On the other hand, your Intelligent Designer might have established a system governed by random variation and recursion. Then walked away.
Occam's razor does cut here. Rather than wonder how to invoke Intelligence and Design, observe the meaningless, random suffering and conclude the simplest explanation is one relying on meaningless, random, happenstance.
There are many known recursive systems that work just like that--they produce goalless complexity.
All without relying on the attention of a deus ex machina.
Posted by: Jeff Guinn at January 19, 2005 8:35 PMJeff:
You seem to get terribly hung up on this, as if anything designed by God would have to meet your personal definition of perfection. Maybe this is how a well-designed Creation has to work. (Note that you insist that recursion--which is a function of intelligent design--rules the world.) If you've not seen Eternal Sunshine of the Spotless Mind you should.
Posted by: oj at January 19, 2005 11:11 PMOJ:
When the results are indistinguishable from happenstance, then willy-nilly invocations of Intelligence or Design seem singularly strained.

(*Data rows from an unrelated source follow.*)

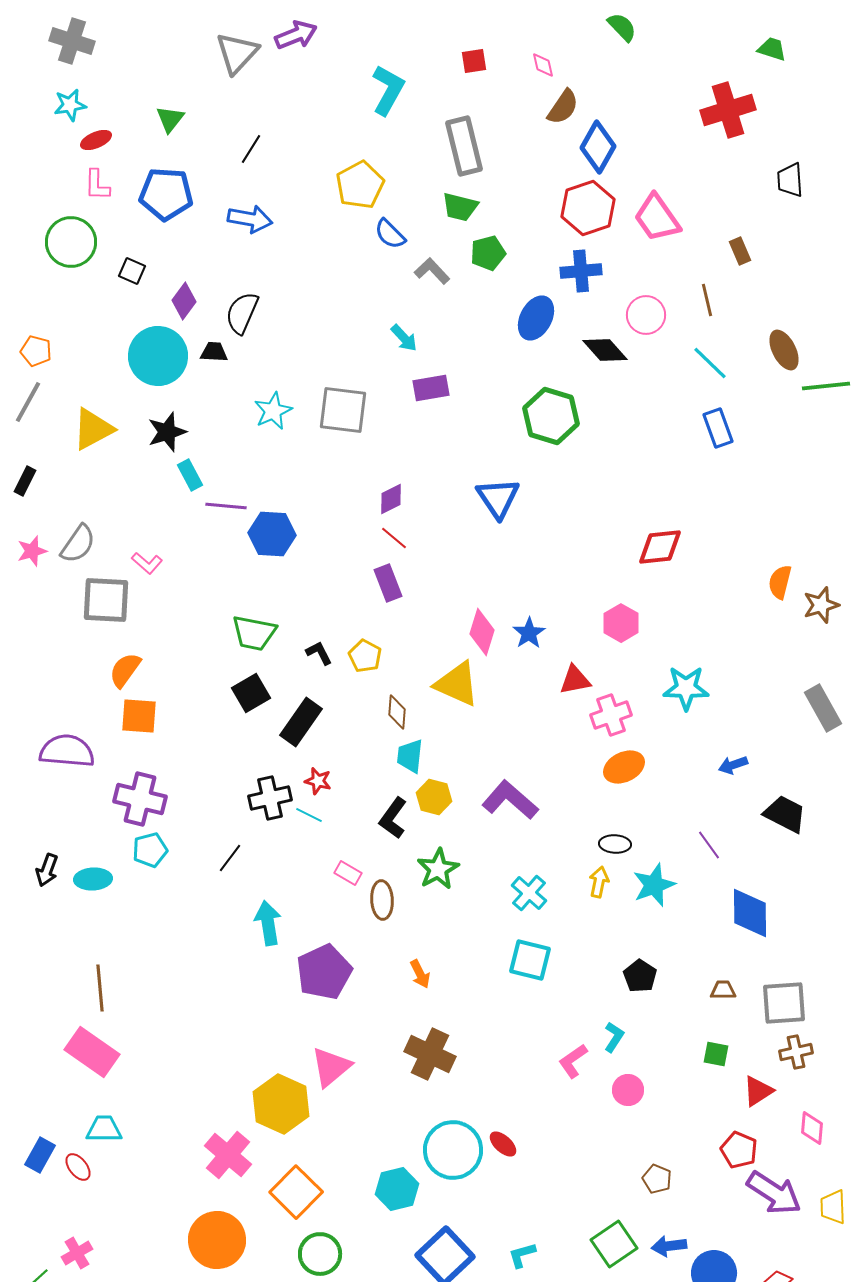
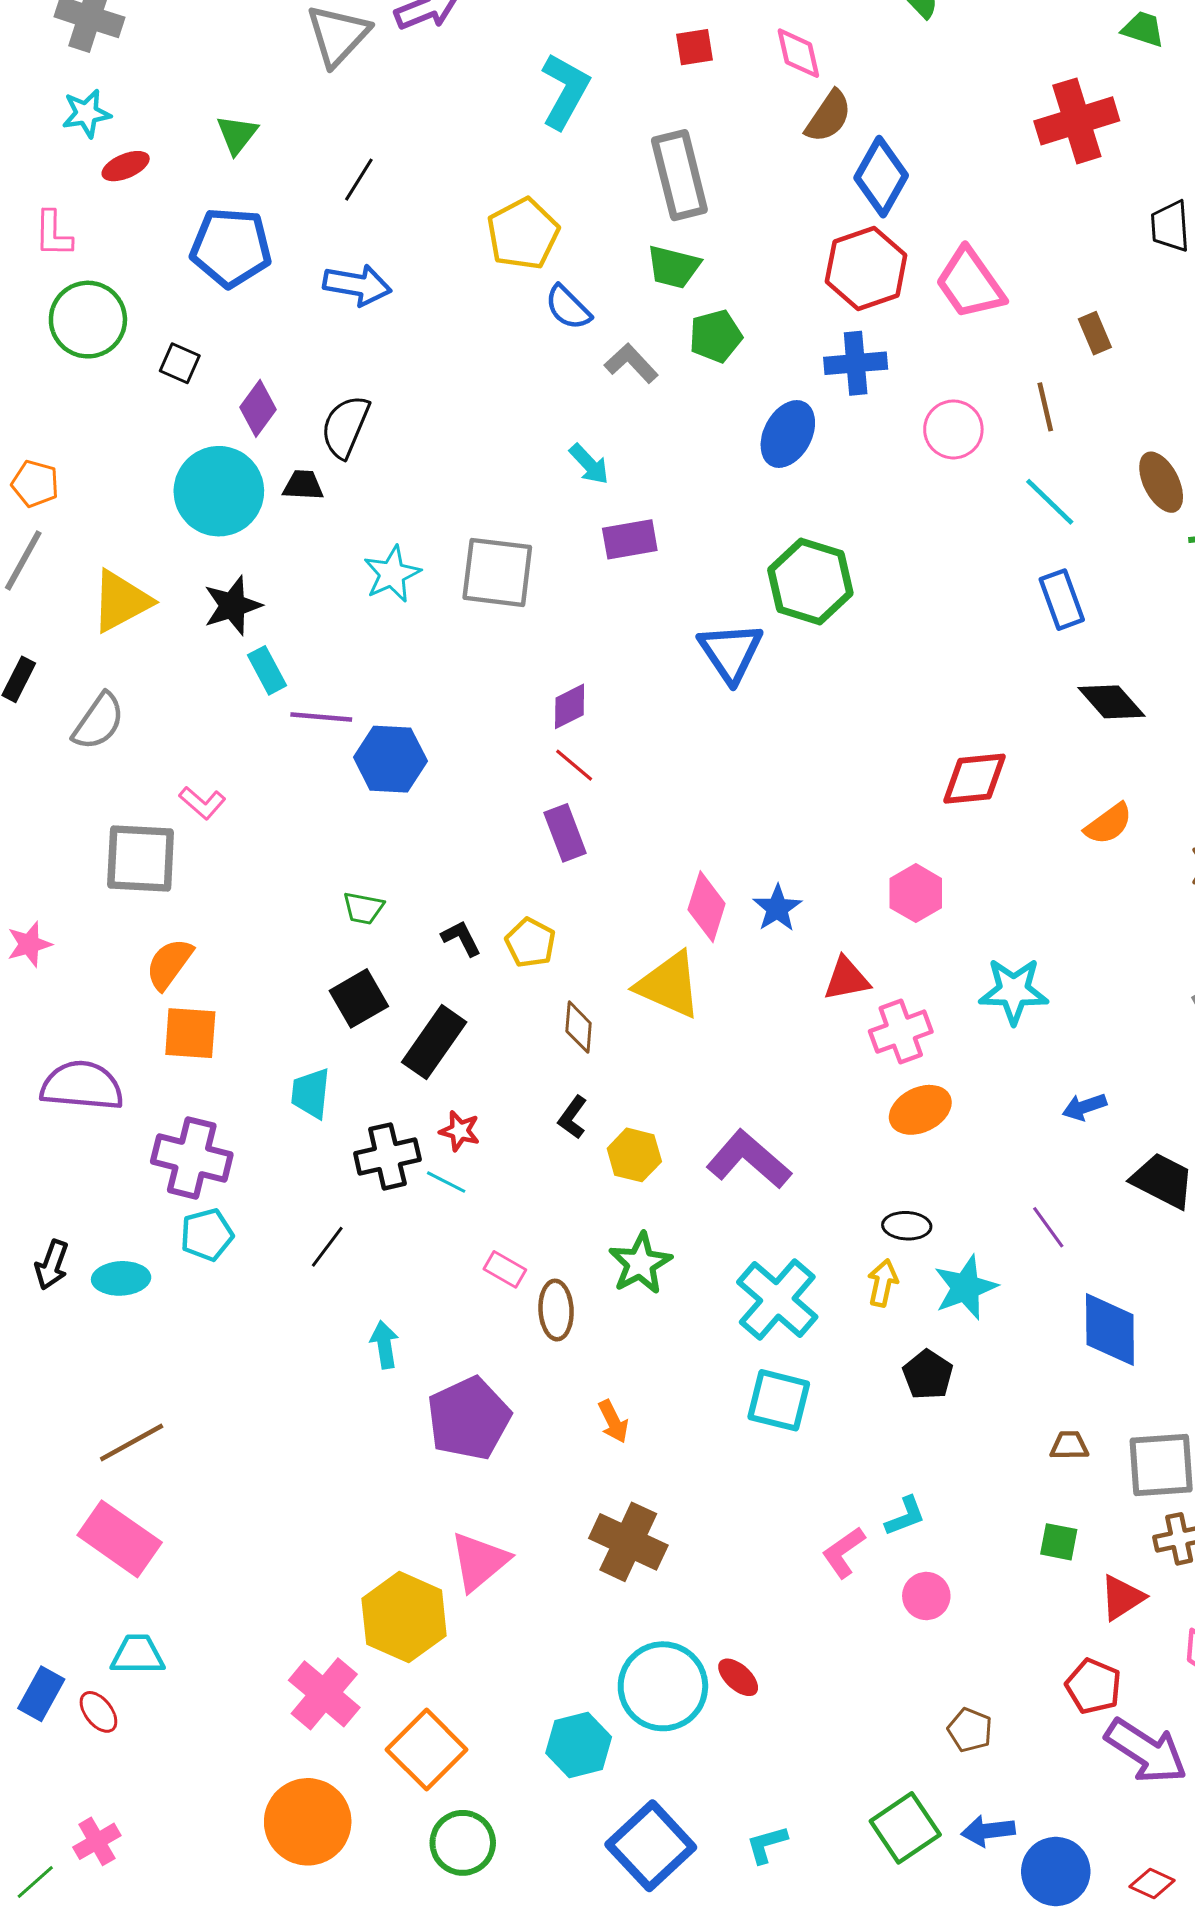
pink diamond: (543, 65) -> (798, 53), size x1.4
pink L-shape: (97, 185) -> (53, 234), moved
black diamond: (605, 350) -> (1111, 702), moved
blue triangle: (498, 498) -> (731, 652), moved
gray semicircle: (78, 544) -> (98, 721), moved
pink star: (32, 551) -> (29, 944), moved
orange semicircle: (780, 582) -> (1108, 824), moved, turned -140
green trapezoid: (254, 633) -> (363, 908), size x0.6
cyan trapezoid: (410, 756) -> (311, 1093), moved
black L-shape: (393, 818) -> (573, 1117), moved, size x0.7
cyan cross: (529, 893) -> (777, 1299), size x1.5
cyan arrow: (268, 923) -> (384, 1345), size x0.7
black pentagon: (640, 976) -> (928, 1375), moved
brown line: (100, 988) -> (132, 1442), turned 66
cyan L-shape: (614, 1037) -> (905, 1516), turned 36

And answers like yours beside the point.
Posted by: Jeff Guinn at January 20, 2005 6:40 AMJeff:
Yes, it looks just like how intelligent beings, like us, design things.
Posted by: oj at January 20, 2005 9:11 AMWell, I'd design it differently, but I don't claim to be especially intelligent.
For example, I'd ask Robert how we protect each other from the impact of a smallish comet?
If I cared about having humans worship me (and I'm pretty sure I couldn't have cared less, me being god and all and them just, well, humans) in the long terrm, I think I'd have designed all-intelligent-life-on-Earth destroying planetary impacts out.
Posted by: Harry Eagar at January 20, 2005 2:08 PMHarry, you'd just be a bored "Q" then, and desire suicide over continued existance.
Posted by: Dave W. at January 20, 2005 3:30 PMComin' up, Orrin. Again.
Posted by: Harry Eagar at January 21, 2005 12:14 AMYet He makes them miss.
Posted by: oj at January 21, 2005 12:18 AMJeff:
First, you are just wrong about ectopic pregnancies. Simply google on "causes ectopic pregnancy" if you doubt that the majority of them are the result of human behavior. The rate of them has increased 5-fold in the U.S. since 1970 and if you believe this is just a 35-year long statistical blip, well, then I guess there is no point in discussing with you whether random chance or design is likely to have caused a particular statistical result.
Second, you *could be right. But your position is no more based on pure reason than mine. The philosophical issues have been settled for quite some time now on that matter.